**DATA**:
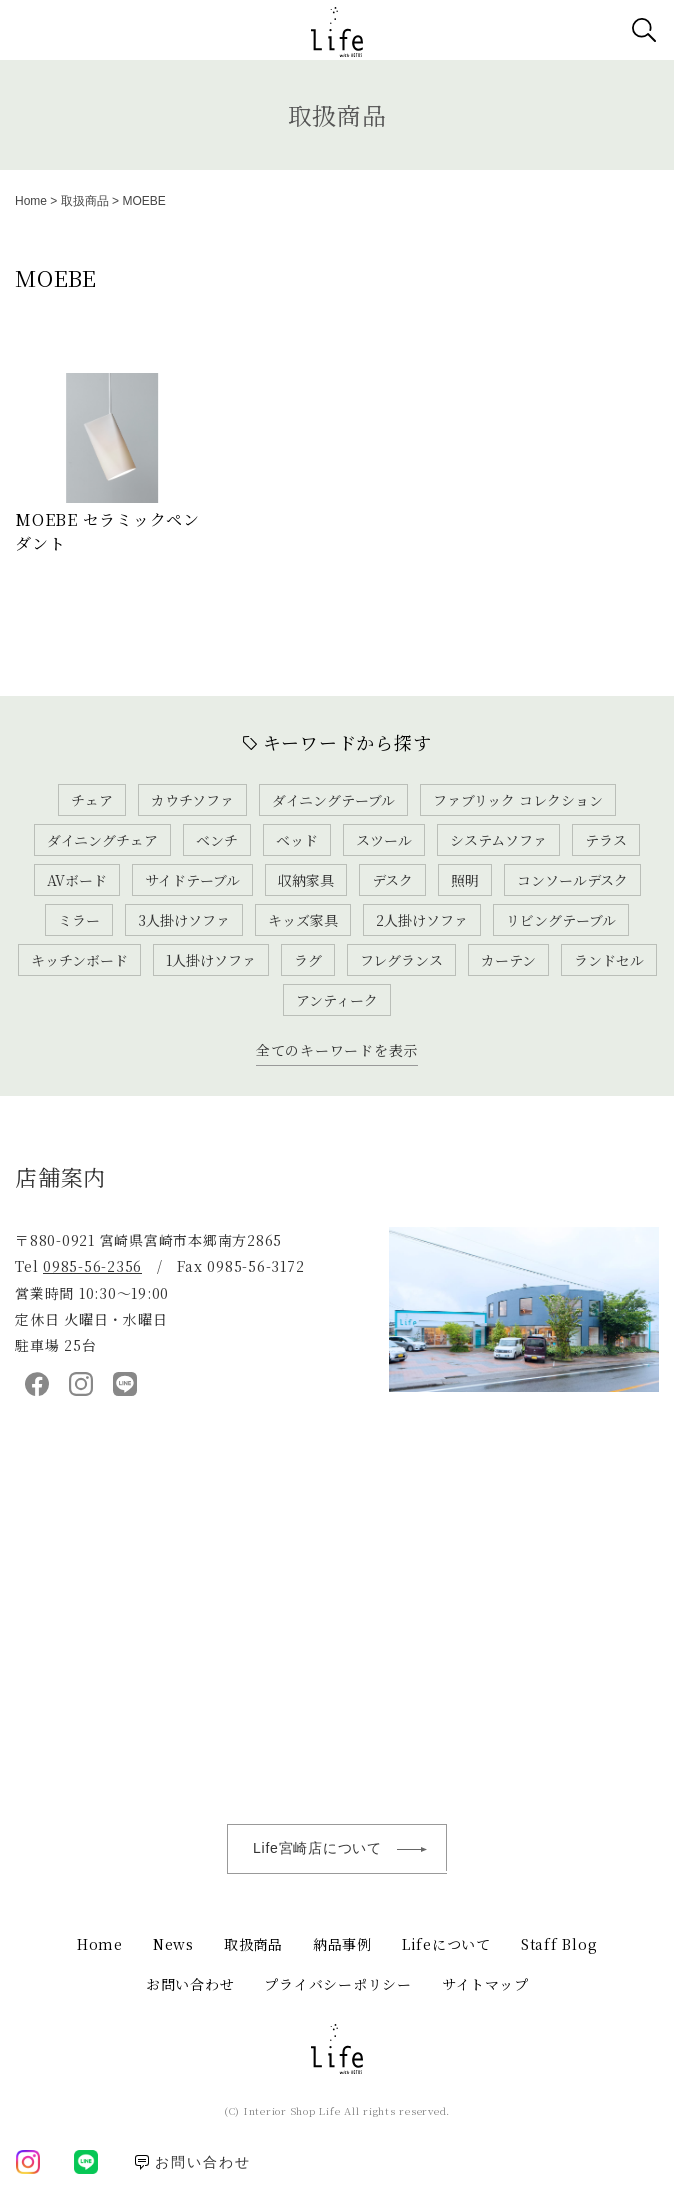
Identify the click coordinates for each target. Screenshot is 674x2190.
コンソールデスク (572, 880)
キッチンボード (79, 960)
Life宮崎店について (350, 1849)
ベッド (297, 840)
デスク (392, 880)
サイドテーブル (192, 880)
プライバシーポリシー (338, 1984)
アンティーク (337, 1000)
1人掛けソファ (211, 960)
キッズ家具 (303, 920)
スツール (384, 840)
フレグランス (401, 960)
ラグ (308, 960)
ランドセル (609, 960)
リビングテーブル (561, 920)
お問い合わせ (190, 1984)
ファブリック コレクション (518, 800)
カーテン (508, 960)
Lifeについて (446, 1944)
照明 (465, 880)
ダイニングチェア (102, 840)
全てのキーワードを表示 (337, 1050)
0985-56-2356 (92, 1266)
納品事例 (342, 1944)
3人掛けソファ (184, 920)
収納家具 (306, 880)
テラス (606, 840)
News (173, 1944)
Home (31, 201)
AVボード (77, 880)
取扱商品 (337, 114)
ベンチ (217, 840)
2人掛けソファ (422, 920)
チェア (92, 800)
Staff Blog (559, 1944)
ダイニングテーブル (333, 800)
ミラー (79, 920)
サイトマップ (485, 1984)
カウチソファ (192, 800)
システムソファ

**WORK TO COMPLETE**: Make an exact copy of all the material, but keep the pictures out of it.

**SOLUTION FOR THIS PROBLEM**:
Identify the click coordinates for each target. Screenshot is 674x2190.
コンソールデスク (572, 880)
キッチンボード (79, 960)
Life宮崎店について (350, 1849)
ベッド (297, 840)
デスク (392, 880)
サイドテーブル (192, 880)
プライバシーポリシー (338, 1984)
アンティーク (337, 1000)
1人掛けソファ (211, 960)
キッズ家具 (303, 920)
スツール (384, 840)
フレグランス (401, 960)
ラグ (308, 960)
ランドセル (609, 960)
リビングテーブル (561, 920)
お問い合わせ (190, 1984)
ファブリック コレクション (518, 800)
カーテン (508, 960)
Lifeについて (446, 1944)
照明 (465, 880)
ダイニングチェア (102, 840)
全てのキーワードを表示 (337, 1050)
0985-56-2356 (92, 1266)
納品事例 (342, 1944)
3人掛けソファ (184, 920)
収納家具 (306, 880)
テラス (606, 840)
News (173, 1944)
Home (31, 201)
AVボード (77, 880)
取扱商品 (337, 114)
ベンチ (217, 840)
2人掛けソファ (422, 920)
チェア (92, 800)
Staff Blog (559, 1944)
ダイニングテーブル (333, 800)
ミラー (79, 920)
サイトマップ (485, 1984)
カウチソファ (192, 800)
システムソファ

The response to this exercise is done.